Frank faces a difficult decision due to the way the coronavirus pandemic has put a heavy backlog on every court system in the state.

“I’ve got a number of families, victims of homicides and other cases that have been waiting for their cases to be tried for a long time,” Frank said before the decision. “And we’ve been on an imposed sabbatical on that for the past year. The pursuit of justice is rarely easy and that’s the guiding star that we’re trying to keep our sight on for all of this and we’re here for the duration.”

Tracey Corbett Lynch and David Lynch, the legal guardians of Jason Corbett’s children Jack and Sarah, issued the following statement:

“We remain viscerally opposed to the District Attorney for Davidson County, Garry Frank, offering any plea deal to Tom and Molly Martens who admitted killing Jason Corbett, leaving his children, then aged 10 and eight, orphaned. We have received widespread support from our many friends in North Carolina and members of law enforcement, all of whom are appalled at the prospect of the District Attorney not seeking a retrial for Tom and Molly Martens. All we are asking is that Jason be treated equally before the law, and that the Martens also be treated equally before the law and not be given any special privileges because of their financial resources or connections.

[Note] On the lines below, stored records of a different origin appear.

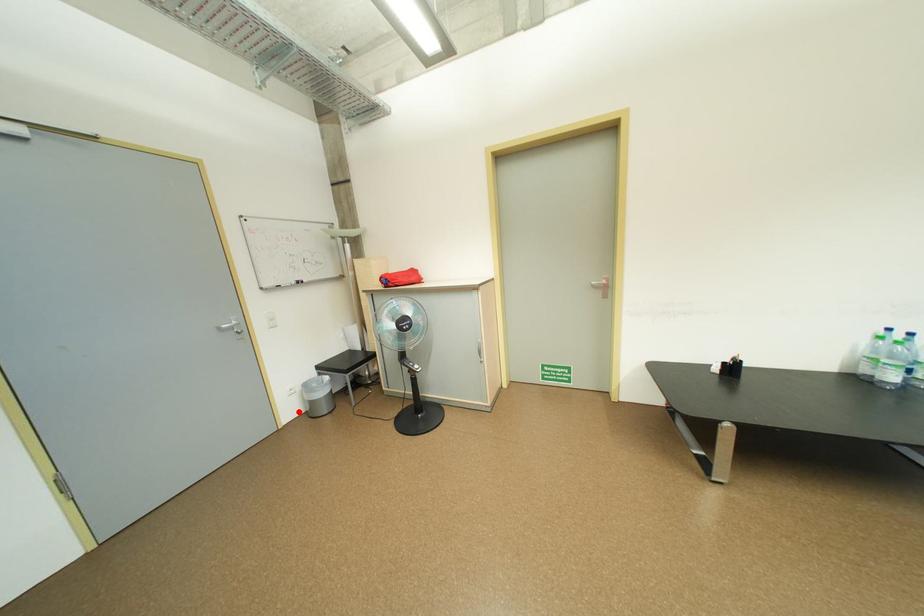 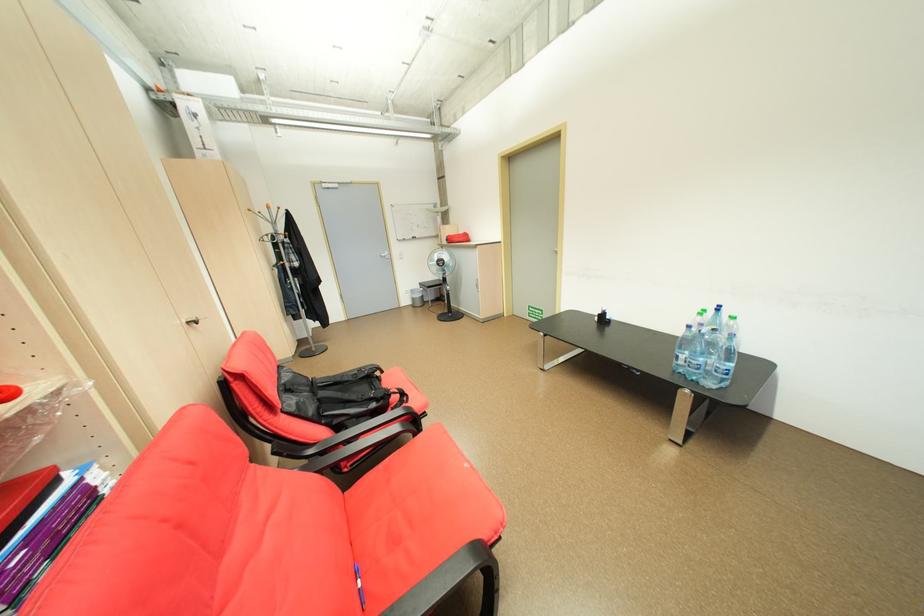 Question: I am providing you with two images of the same scene from different viewpoints. Image1 has a red point marked. In image2, the corresponding 3D location appears at what relative position? Reply with the corresponding letter.

Choices:
 (A) Closer
 (B) Farther

Answer: (A) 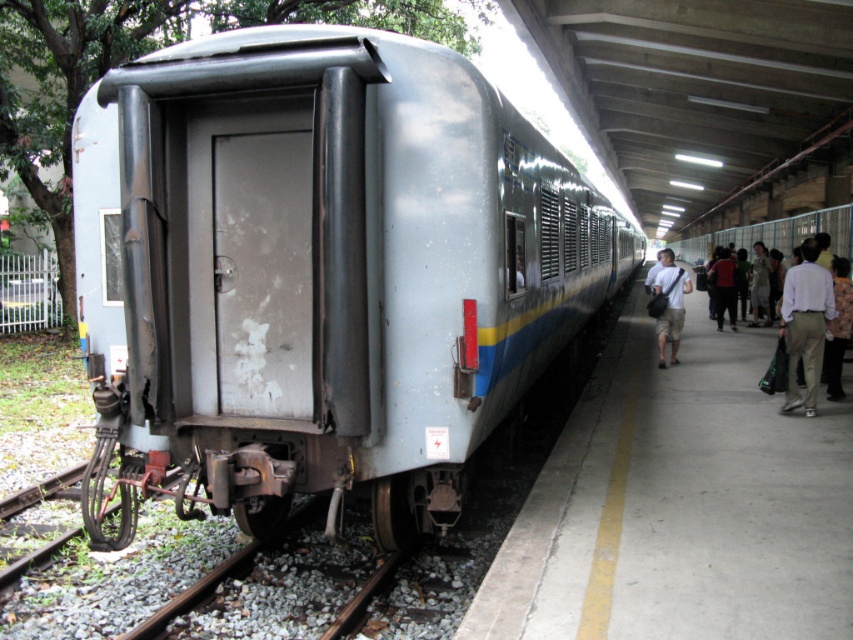 Question: In this image, where is matte gray train at center located relative to white shirt at right?

Choices:
 (A) right
 (B) left

Answer: (B)

Question: Is dark gray fabric pants at center-right below light brown fabric shirt at right?

Choices:
 (A) no
 (B) yes

Answer: (A)

Question: Does matte gray train at center have a larger size compared to white shirt at right?

Choices:
 (A) no
 (B) yes

Answer: (B)

Question: Among these points, which one is nearest to the camera?

Choices:
 (A) [218, 360]
 (B) [718, 307]
 (C) [671, 355]
 (D) [764, 259]

Answer: (A)

Question: Which point is closer to the camera taking this photo?

Choices:
 (A) (231, 93)
 (B) (821, 285)

Answer: (A)

Question: Considering the real-world distances, which object is closest to the white shirt at right?

Choices:
 (A) matte gray train at center
 (B) light brown fabric shirt at right

Answer: (A)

We have heard the District Attorney say that he must make his decision on whether to seek a retrial in the context of having other murder cases to pursue, cases which have been delayed by Covid-19. This is not a reason to devalue the life of Jason, and allow the Martens to escape justice for what they did. Jason’s children travelled, at the request of the District Attorney, from Ireland to North Carolina and they spent two harrowing days presenting new evidence of years of child abuse perpetrated against them by Molly Martens. They also gave eye witness testimony to seeing critical items of evidence – which were never recovered by police – in the possession of the Martens in the days after Jason’s murder. They also specifically and unequivocally denied there ever having been any incidents of domestic violence in their home.

We appreciate that the District Attorney has a difficult job to do, but we hold firm to our statement earlier this week, that a plea deal in this case is tantamount to letting the Martens get away with murder. Should a plea bargain proposal be presented to a judge in the coming days, we will be filing a motion, as is our right as victims of crime under North Carolina law, to be heard before the court to voice our fervent opposition to any such deal.”

What happened to Jason Corbett?

Jason met Molly Martens when he hired her to be an au pair for his two young children after their mother died suddenly from a severe asthma attack.

Corbett lived in Ireland but married Molly Martens in 2011, three years after they met. They then moved to Davidson County where Jason had a job.

In October of 2015, Jason was beaten to death in his bedroom.

Tom Martens, a career FBI special agent, and Molly were convicted, though Martens has always contended it was a case of self-defense. He believes Corbett was going to kill his wife, Martens’ daughter, Molly.

Tom says he was drawn to their bedroom when he heard Molly scream and says he saw Jason abusing her.